Static or drums, drums or static. The Doctor cups the Master's face in his hands and kisses him; one of them bites the other's lip and they taste blood and the other one kisses back very gently in retaliation, but the Doctor's already lost track of who's doing what, whose fingers winding in whose hair, who pulls away first to tug off coats and undo buttons. The Doctor's fingers stutter for a moment across the Master's cheek, the flutter of his fingertips and the flutter of the Master's eyelashes both as exact as the drumbeat, and the Doctor thinks all the same it might just be the hammering of their hearts.
"I don't need you," he says.
"Harry thought you needed therapy," the Master returns, grabbing his tie and pulling him towards the staircase.
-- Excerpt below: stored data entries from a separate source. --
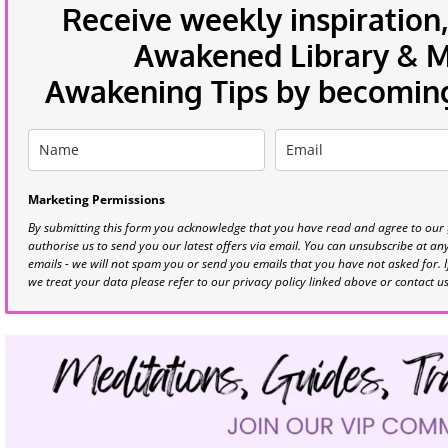
Receive weekly inspiration,
Awakened Library & Mo
Awakening Tips by becoming 
Marketing Permissions
By submitting this form you acknowledge that you have read and agree to our
authorise us to send you our latest offers via email. You can unsubscribe at any 
emails - we will not spam you or send you emails that you have not asked for. 
we treat your data please refer to our privacy policy linked above or contact u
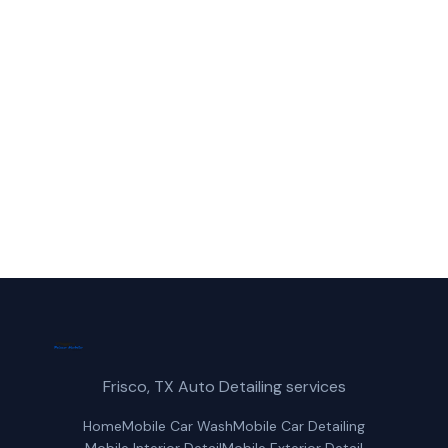
Call Frisco Mobile Car Wash for fast,
reliable ceramic coating service in
Carrollton, TX.
(214) 380-3168
Get a Free Quote
Frisco, TX Auto Detailing services
Home
Mobile Car Wash
Mobile Car Detailing
Mobile Interior Detail
Mobile Exterior Detail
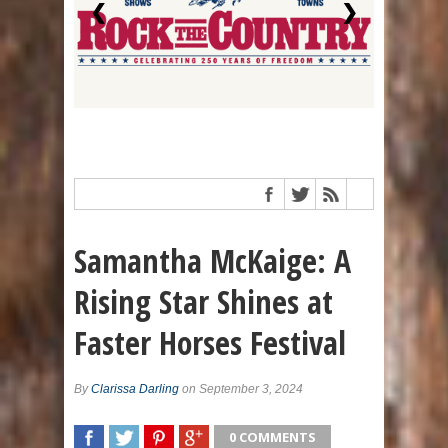
❮
❯
Samantha McKaige: A
Rising Star Shines at
Faster Horses Festival
By
Clarissa Darling
on September 3, 2024
0 COMMENTS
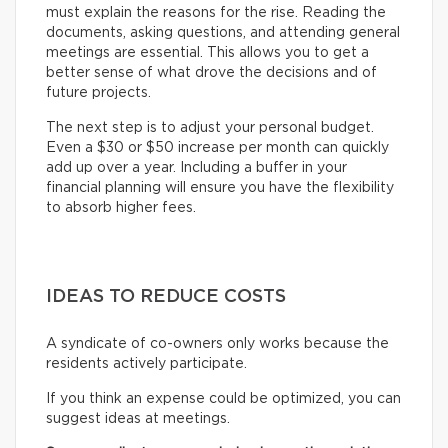
must explain the reasons for the rise. Reading the
documents, asking questions, and attending general
meetings are essential. This allows you to get a
better sense of what drove the decisions and of
future projects.
The next step is to adjust your personal budget.
Even a $30 or $50 increase per month can quickly
add up over a year. Including a buffer in your
financial planning will ensure you have the flexibility
to absorb higher fees.
IDEAS TO REDUCE COSTS
A syndicate of co-owners only works because the
residents actively participate.
If you think an expense could be optimized, you can
suggest ideas at meetings.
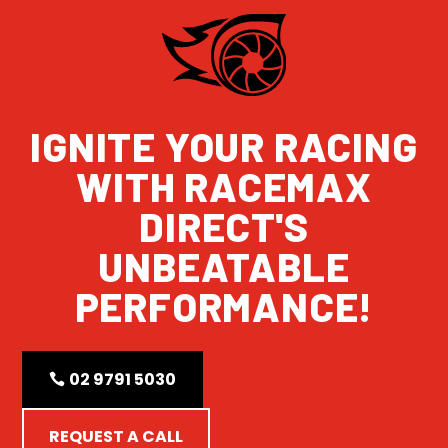
IGNITE YOUR RACING
WITH RACEMAX
DIRECT'S
UNBEATABLE
PERFORMANCE!
02 9791 5030
REQUEST A CALL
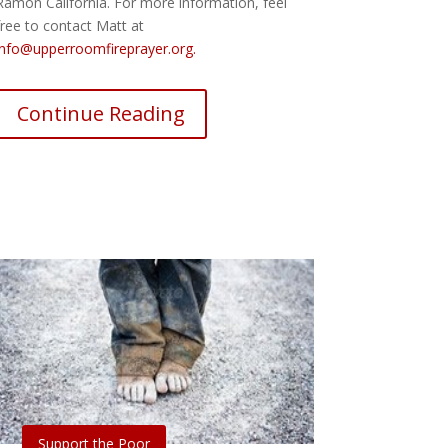
Ramon California. For more information, feel
free to contact Matt at
info@upperroomfireprayer.org.
Continue Reading
2016 AD
Support the Poor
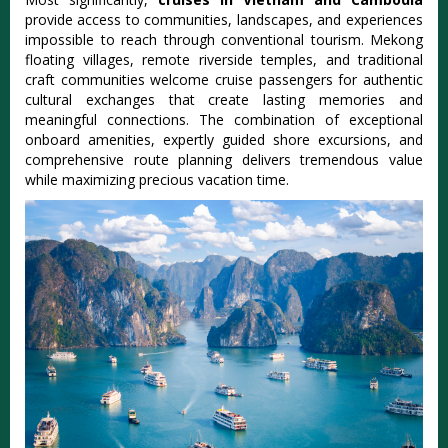
provide access to communities, landscapes, and experiences
impossible to reach through conventional tourism. Mekong
floating villages, remote riverside temples, and traditional
craft communities welcome cruise passengers for authentic
cultural exchanges that create lasting memories and
meaningful connections. The combination of exceptional
onboard amenities, expertly guided shore excursions, and
comprehensive route planning delivers tremendous value
while maximizing precious vacation time.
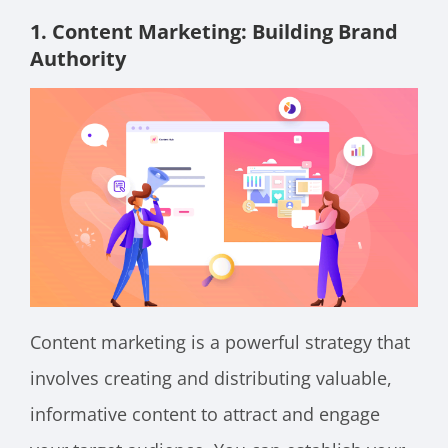
1. Content Marketing: Building Brand
Authority
Content marketing is a powerful strategy that
involves creating and distributing valuable,
informative content to attract and engage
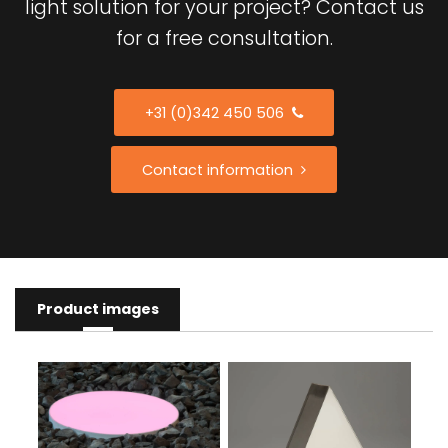
light solution for your project? Contact us
for a free consultation.
+31 (0)342 450 506
Contact information
Product images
"The Rani--" the Doctor protests.
"Time machine," the Master says.
They stumble their way down a level, managing to discard their shirts and the Master's belt and tie on the way, but he hangs onto the Doctor's tie so determinedly that the Doctor thinks it's not worth the effort of wresting it from him. "I don't," he says, as the Master tugs him towards a room he distinctly remembers as having a bed in. "Really. Because."
"If you're about to tell me you haven't gotten laid since you burned Gallifrey--" the Master says.
"There was this one time in France," the Doctor confesses.
"Well, that's a relief," the Master says, tugging the Doctor into the bedroom and using him to bodily close the door, pinning him against it. "Although it's usually in France, isn't it?"
That means Romana.
"I don't want to talk about it," the Doctor says, surprising himself; he was nearly ready to start going on about inventing banana daiquiris.
Surprise flares briefly in the Master's face, too; then he grins. "I hate banana daiquiris," he says, and seizes the moment of sudden slightly pained gratefulness in the Doctor's head, holding it like a warm idea between them. "You need me," he whispers.
"Symbiosis," the Doctor says, avoiding his eyes and ducking his head to work on undoing the Master's trousers. The Master catches the Doctor's wrists in his hands; the Doctor looks back up at him. "Yes," he says. "But you're scared too."
The Master's hands tighten painfully for a moment. Then he lets go, steps back, face blank, leaving the Doctor standing against the door. The Doctor thinks for a moment he might actually tell the Doctor to get out of the way. Instead he raises his eyebrows a little and says, "More comfortable in a bed."
They manage to remember to take their trousers off before getting onto the bed, for which the Doctor is faintly proud. And then he has trouble thinking of anything at all, because the Master has crawled on top of him and is kissing him fiercely. The Doctor arches up against him and clutches at the duvet and begins to lose track of which limbs and dragging little breaths belong to whom. He's forgotten how good this is; knowing, precisely, what pulls them undone, fingernails dragged up the Master's spine and soft kisses to the corners of the Doctor's eyes, a particular way the Master twists his hand and the Doctor nearly biting through his lip again. The drums fade and they kiss away blood and somewhere the world is burning and the Doctor never wants to end this.
They lie in each other's arms, trembling.
The Doctor slowly pieces together which hands and arms and legs and face belong to him. He aches and he has bruises down his arms and his lip is slightly bloodied and, madly, he's still wearing his tie, and the Master is giving him such a dazed satiated grin, his hair standing crazily on end, that the Doctor doesn't care at all.
"They used us, you know," he mumbles. "Figured, maybe if one of us ran away, the other might not."
"Mmhm," the Master says. "That mean I win?"
"No," the Doctor says. "Means I was stupid, though."
"Here's to bravery," the Master says, patting the top of the Doctor's head lazily.
"...The Rani?" the Doctor asks after a minute.
The Master groans. "And to perseverance," he says, but he sits up and tosses the Doctor his trousers.
They go upstairs together to set a course.